* [Assignment]: Total the lines of the listing below that hold the word "content". Output nothing except that number.

----

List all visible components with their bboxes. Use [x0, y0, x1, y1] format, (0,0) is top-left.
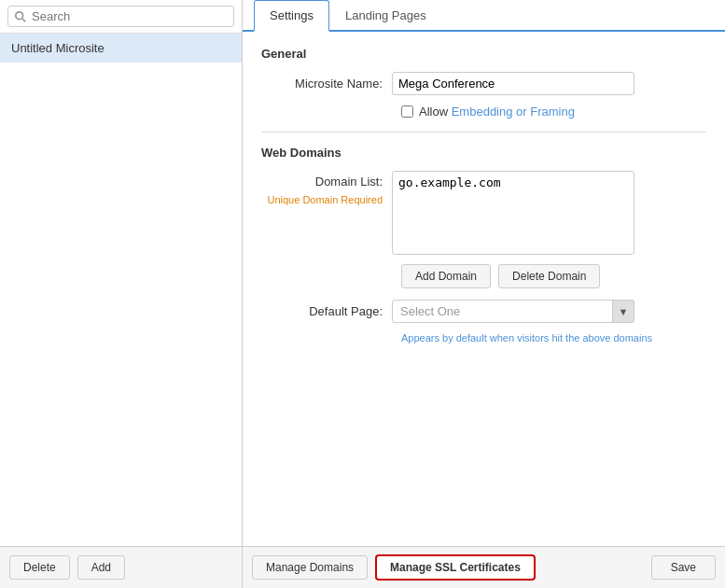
- domain-buttons: Add Domain Delete Domain: [401, 264, 706, 288]
- sidebar-item-untitled-microsite[interactable]: Untitled Microsite: [0, 34, 242, 63]
- default-page-row: Default Page: Select One ▼: [261, 300, 706, 323]
- tab-settings[interactable]: Settings: [254, 0, 329, 32]
- sidebar: Untitled Microsite: [0, 0, 243, 546]
- bottom-right: Manage Domains Manage SSL Certificates S…: [243, 547, 725, 588]
- default-page-label: Default Page:: [261, 304, 392, 318]
- microsite-name-label: Microsite Name:: [261, 77, 392, 91]
- manage-domains-button[interactable]: Manage Domains: [252, 555, 368, 580]
- svg-line-1: [22, 19, 25, 21]
- unique-domain-note: Unique Domain Required: [261, 194, 392, 205]
- microsite-name-row: Microsite Name:: [261, 72, 706, 95]
- embedding-link[interactable]: Embedding or Framing: [452, 105, 575, 119]
- save-button[interactable]: Save: [651, 555, 716, 580]
- default-page-select[interactable]: Select One: [392, 300, 634, 323]
- default-page-select-wrapper[interactable]: Select One ▼: [392, 300, 634, 323]
- svg-point-0: [16, 11, 23, 19]
- domain-list-row: Domain List: Unique Domain Required: [261, 171, 706, 255]
- bottom-bar: Delete Add Manage Domains Manage SSL Cer…: [0, 546, 725, 588]
- allow-embedding-label: Allow Embedding or Framing: [419, 105, 575, 119]
- tabs: Settings Landing Pages: [243, 0, 725, 32]
- default-page-helper: Appears by default when visitors hit the…: [401, 332, 706, 343]
- section-divider: [261, 132, 706, 133]
- delete-button[interactable]: Delete: [9, 555, 70, 580]
- add-domain-button[interactable]: Add Domain: [401, 264, 491, 288]
- delete-domain-button[interactable]: Delete Domain: [498, 264, 600, 288]
- search-input[interactable]: [32, 9, 228, 23]
- bottom-left: Delete Add: [0, 547, 243, 588]
- add-button[interactable]: Add: [77, 555, 125, 580]
- microsite-name-input[interactable]: [392, 72, 634, 95]
- allow-embedding-checkbox[interactable]: [401, 105, 413, 118]
- content-area: Settings Landing Pages General Microsite…: [243, 0, 725, 546]
- manage-ssl-button[interactable]: Manage SSL Certificates: [375, 554, 536, 581]
- tab-landing-pages[interactable]: Landing Pages: [329, 0, 442, 32]
- general-section-title: General: [261, 47, 706, 61]
- search-wrapper[interactable]: [7, 6, 234, 27]
- domain-list-label: Domain List:: [261, 171, 392, 189]
- web-domains-title: Web Domains: [261, 146, 706, 160]
- allow-embedding-row: Allow Embedding or Framing: [401, 105, 706, 119]
- search-icon: [14, 10, 27, 23]
- settings-content: General Microsite Name: Allow Embedding …: [243, 32, 725, 546]
- domain-list-textarea[interactable]: [392, 171, 634, 255]
- search-bar: [0, 0, 242, 34]
- sidebar-list: Untitled Microsite: [0, 34, 242, 546]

----

* [Your response]: 2